On the validity of entropy production principles for linear electrical circuits

TL;DR

This paper examines the validity of entropy production principles in linear electrical circuits near equilibrium, using fluctuation theory and Langevin equations to explain when and why these principles hold or fail.

Contribution

It provides a dynamical fluctuation theory framework to understand the conditions under which minimum and maximum entropy production principles are valid in electrical circuits.

Findings

Entropy production rate approximates the fluctuation functional near equilibrium.

Time-reversal properties of observables influence entropy production principles.

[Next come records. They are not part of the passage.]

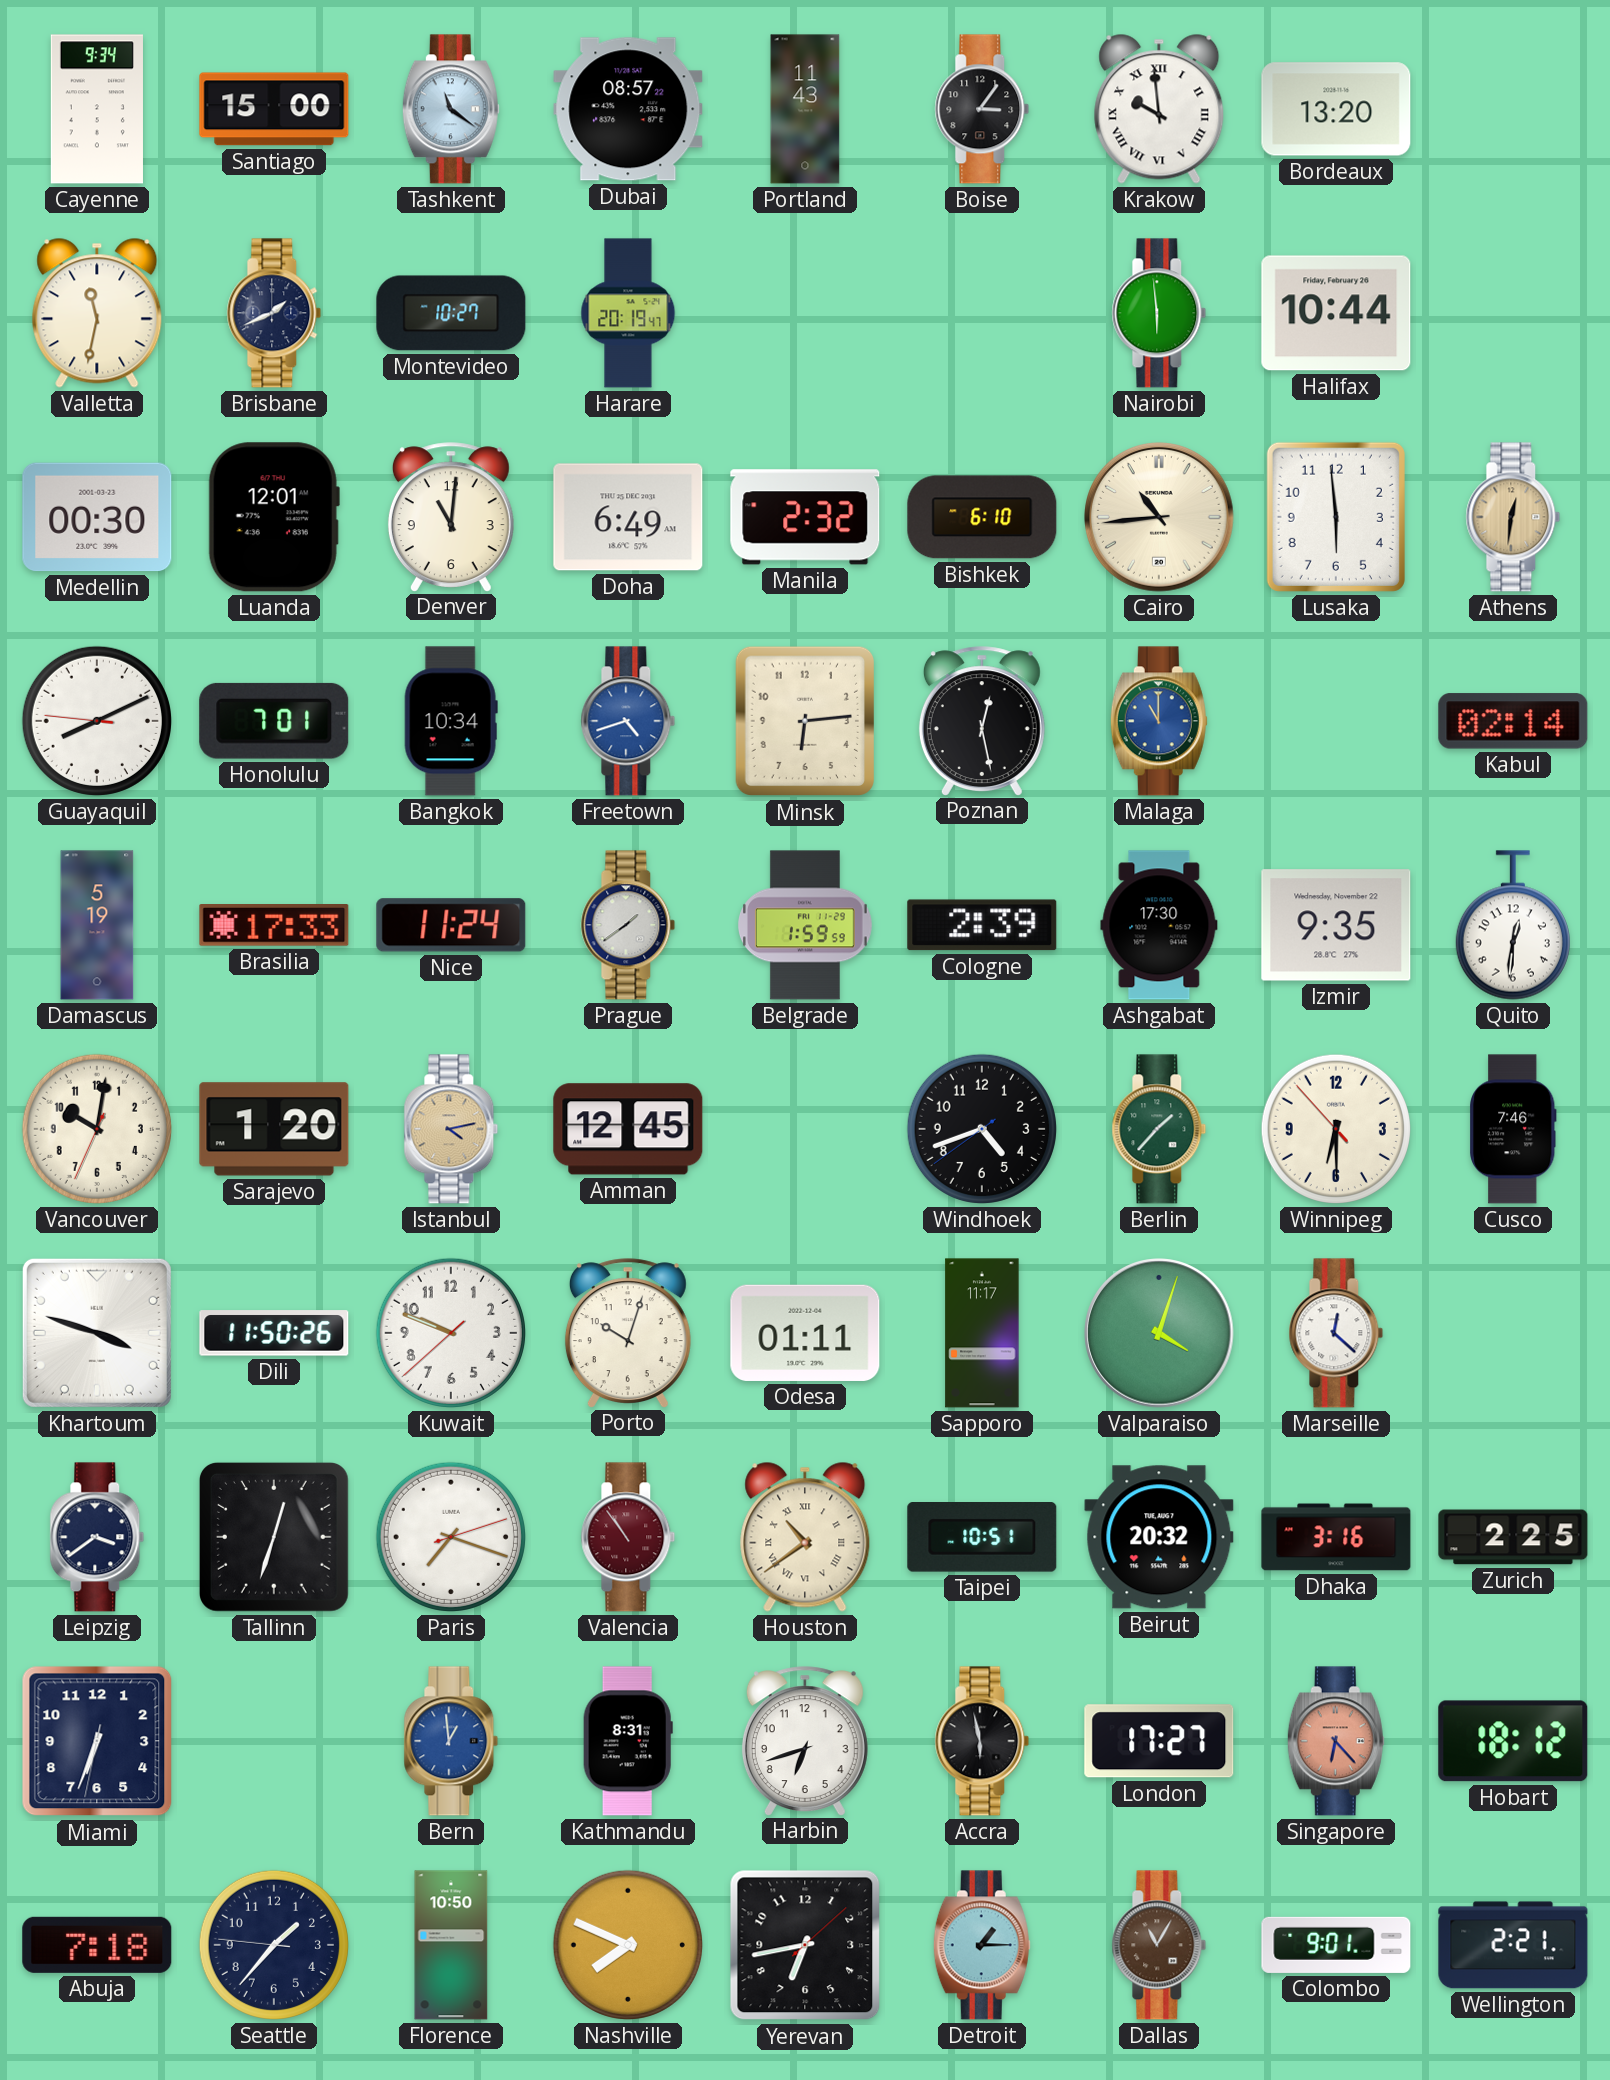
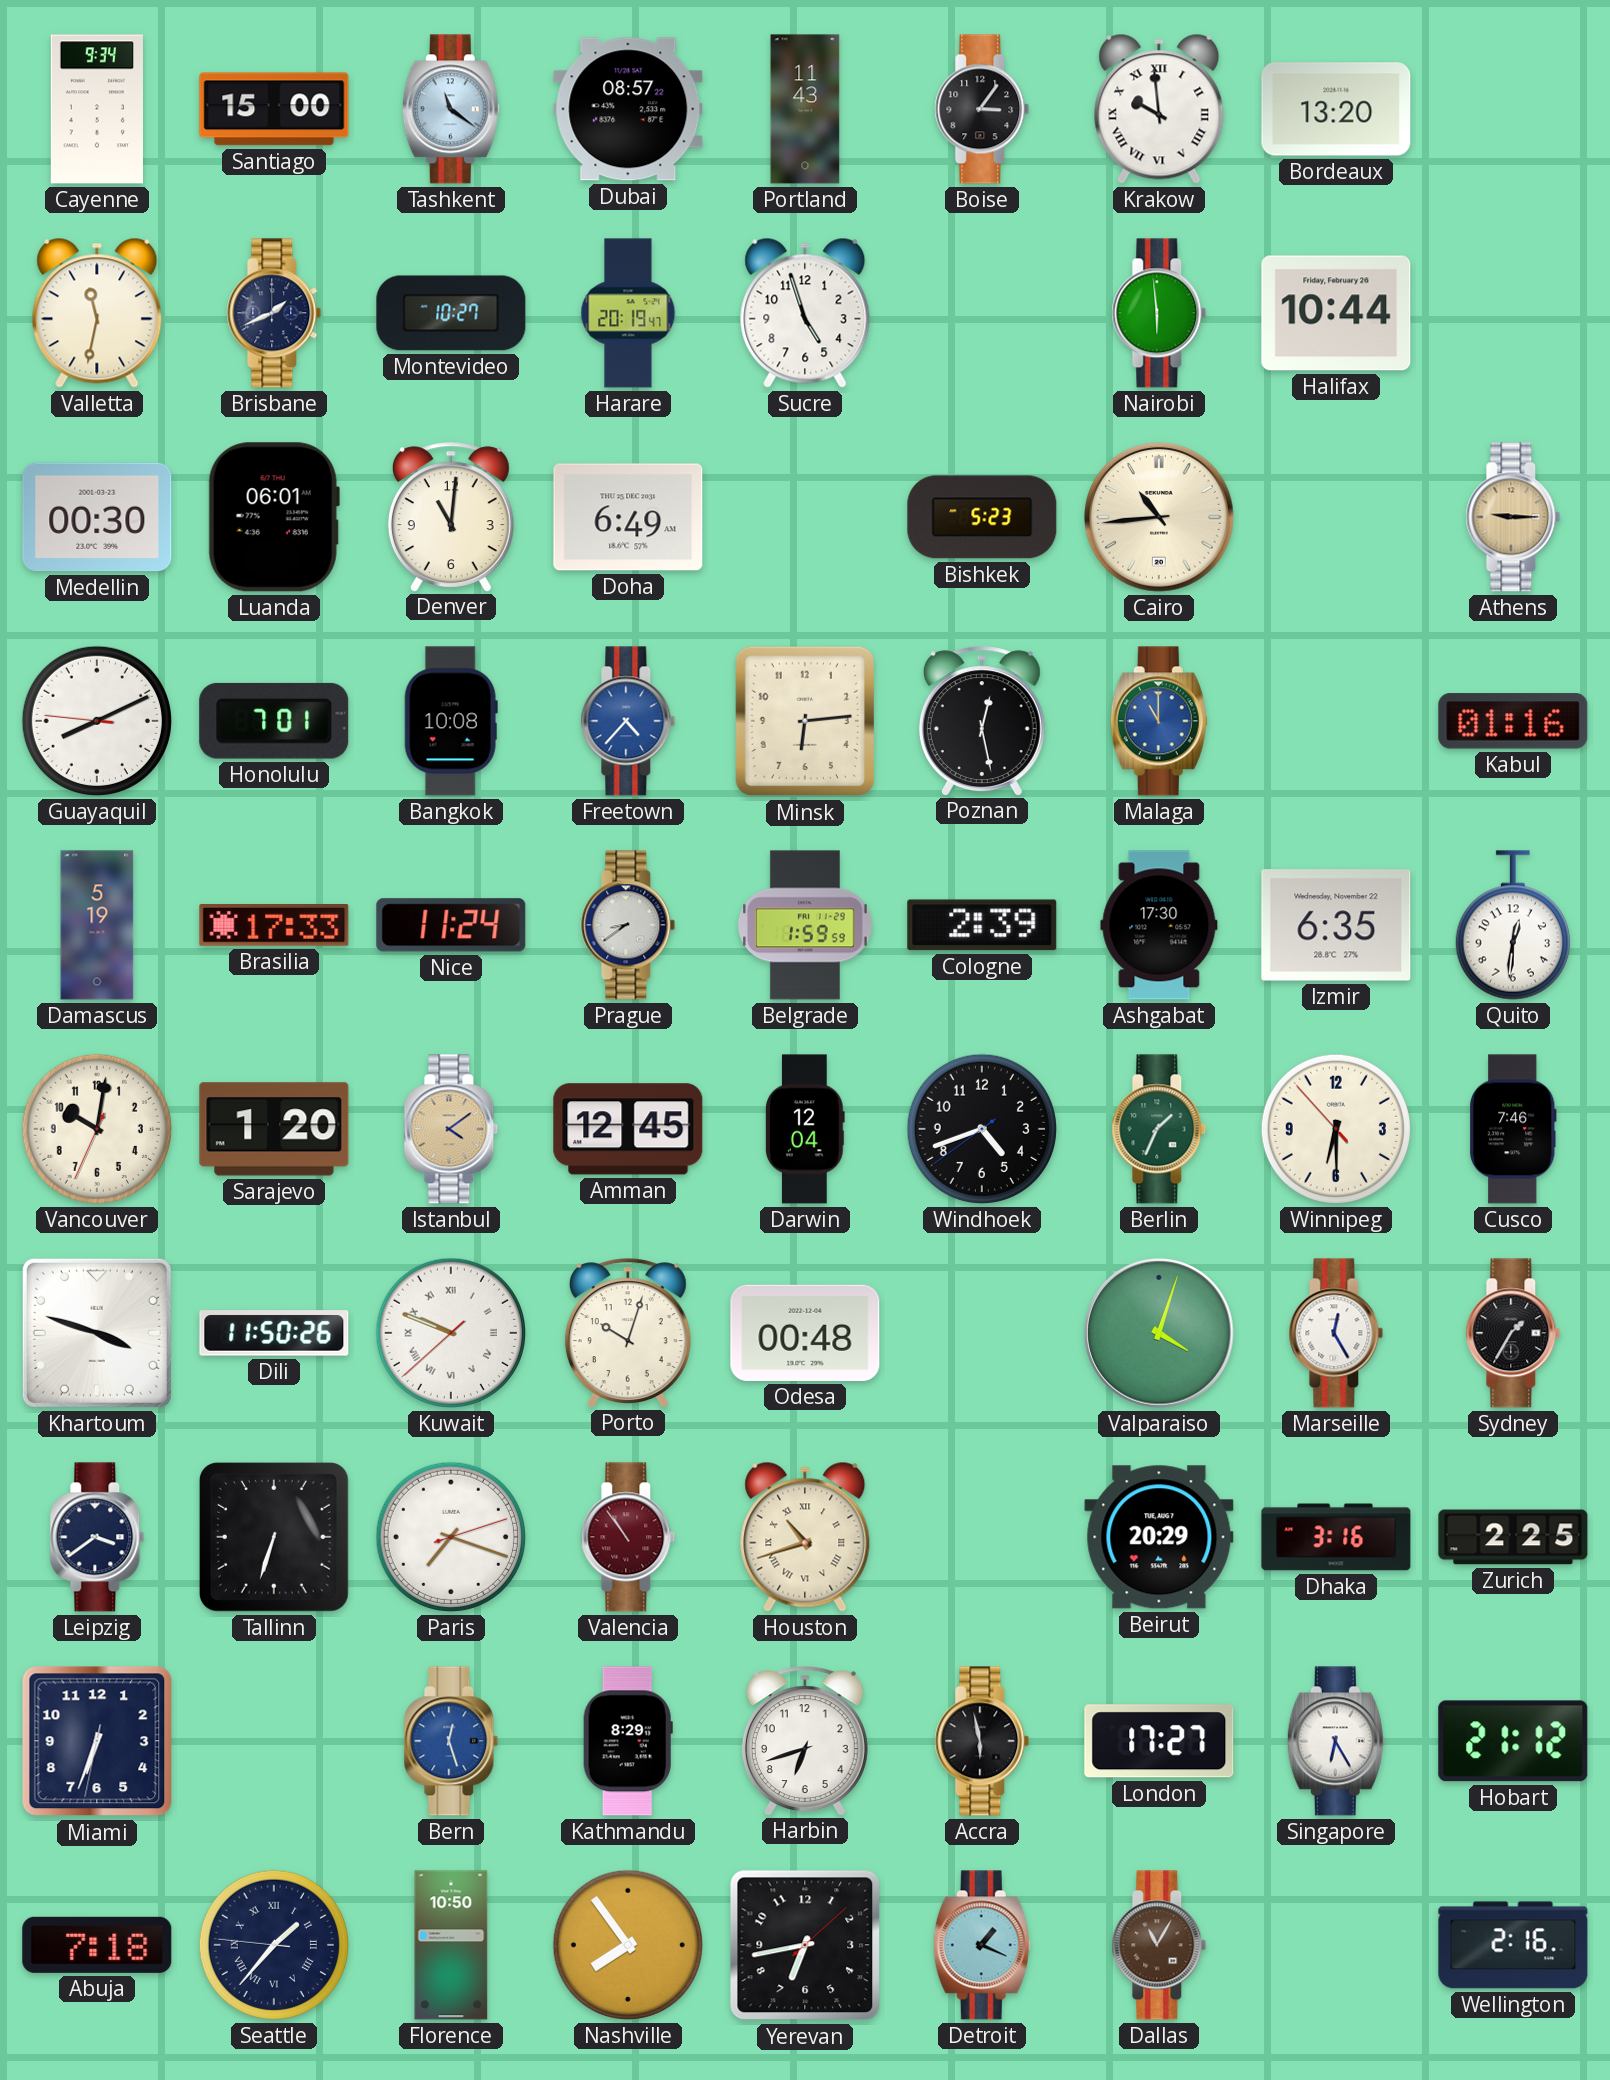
Sucre: none -> 4:57
Luanda: 12:01 -> 06:01
Manila: 2:32 -> none
Bishkek: 6:10 -> 5:23
Lusaka: 5:59 -> none
Athens: 12:31 -> 9:15
Bangkok: 10:34 -> 10:08
Freetown: 4:42 -> 4:37
Kabul: 02:14 -> 01:16
Prague: 1:39 -> 8:39
Izmir: 9:35 -> 6:35
Istanbul: 4:13 -> 4:09
Darwin: none -> 12:04
Berlin: 1:37 -> 1:34
Kuwait numerals: Arabic -> Roman
Odesa: 01:11 -> 00:48
Sapporo: 11:17 -> none
Marseille: 12:22 -> 12:25
Sydney: none -> 1:35
Tallinn: 12:33 -> 6:33
Houston: 10:39 -> 10:42
Taipei: 10:51 -> none
Beirut: 20:32 -> 20:29
Bern: 12:59 -> 12:27
Kathmandu: 8:31 -> 8:29
Singapore: 6:23 -> 6:25
Singapore dial: salmon -> white
Hobart: 18:12 -> 21:12
Seattle numerals: Arabic -> Roman
Nashville: 7:49 -> 7:54
Detroit: 1:15 -> 1:19
Colombo: 9:01 -> none
Wellington: 2:21 -> 2:16
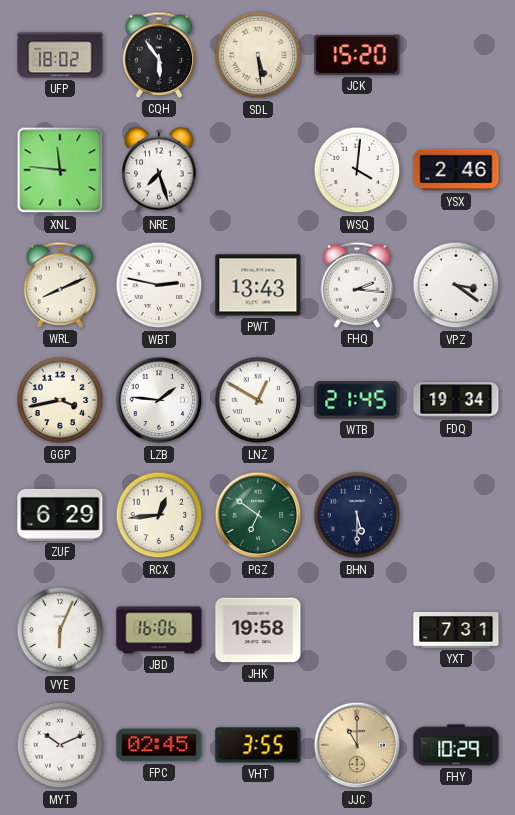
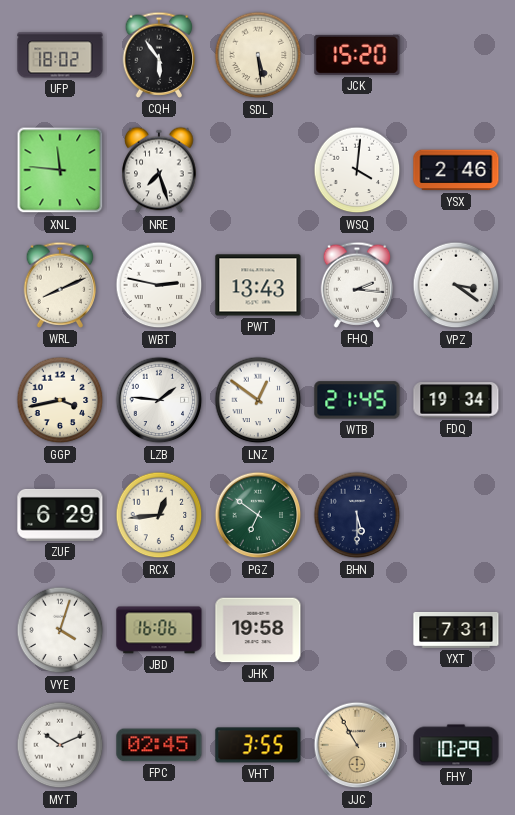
LNZ: 12:50 -> 12:51
VYE: 6:04 -> 4:03
JJC: 11:00 -> 10:55
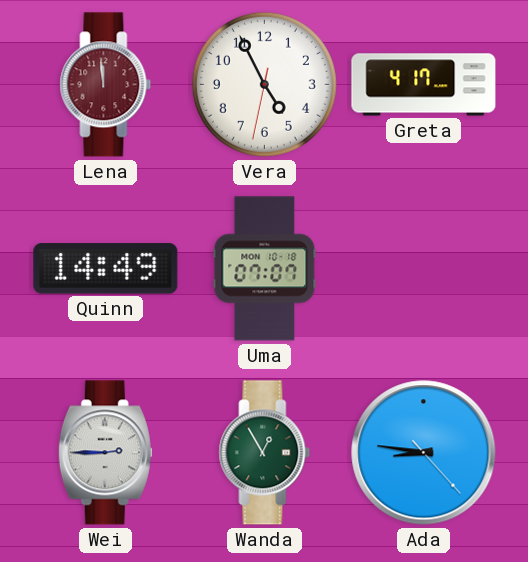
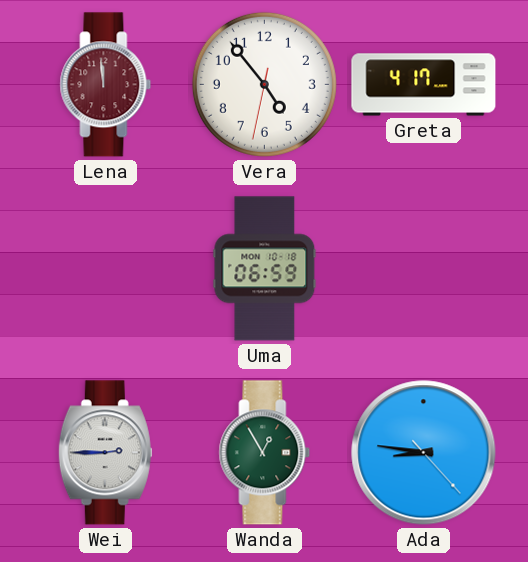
Vera: 4:55 -> 4:53
Quinn: 14:49 -> none
Uma: 07:07 -> 06:59
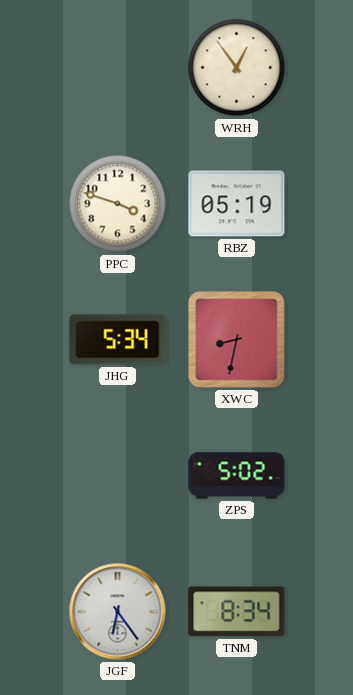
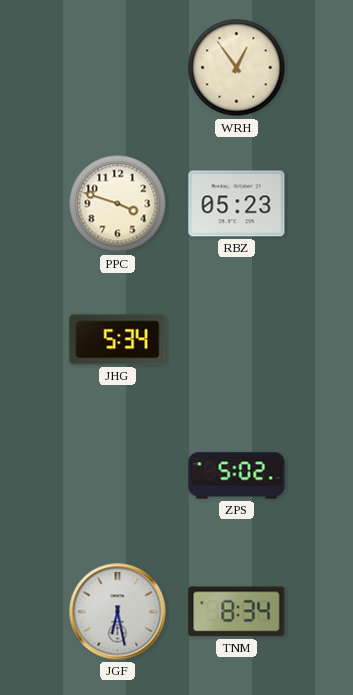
RBZ: 05:19 -> 05:23
XWC: 8:32 -> none
JGF: 6:24 -> 6:28
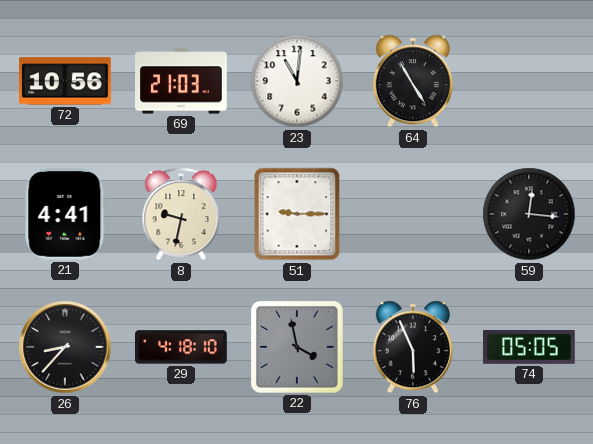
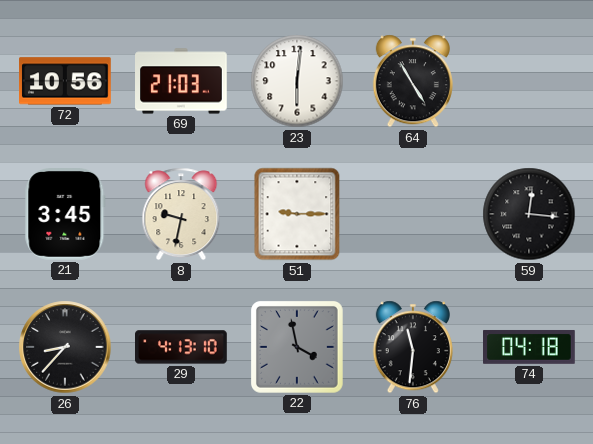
23: 11:01 -> 6:01
21: 4:41 -> 3:45
29: 4:18 -> 4:13
76: 5:56 -> 11:31
74: 05:05 -> 04:18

Landauer's counterexample is explained by odd parity of observables under time-reversal.

Abstract

We discuss the validity of close-to-equilibrium entropy production principles in the context of linear electrical circuits. Both the minimum and the maximum entropy production principle are understood within dynamical fluctuation theory. The starting point are Langevin equations obtained by combining Kirchoff's laws with a Johnson-Nyquist noise at each dissipative element in the circuit. The main observation is that the fluctuation functional for time averages, that can be read off from the path-space action, is in first order around equilibrium given by an entropy production rate. That allows to understand beyond the schemes of irreversible thermodynamics (1) the validity of the least dissipation, the minimum entropy production, and the maximum entropy production principles close to equilibrium; (2) the role of the observables' parity under time-reversal and, in particular, the origin of Landauer's counterexample (1975) from the fact that the fluctuating observable there is odd under time-reversal; (3) the critical remark of Jaynes (1980) concerning the apparent inappropriateness of entropy production principles in temperature-inhomogeneous circuits.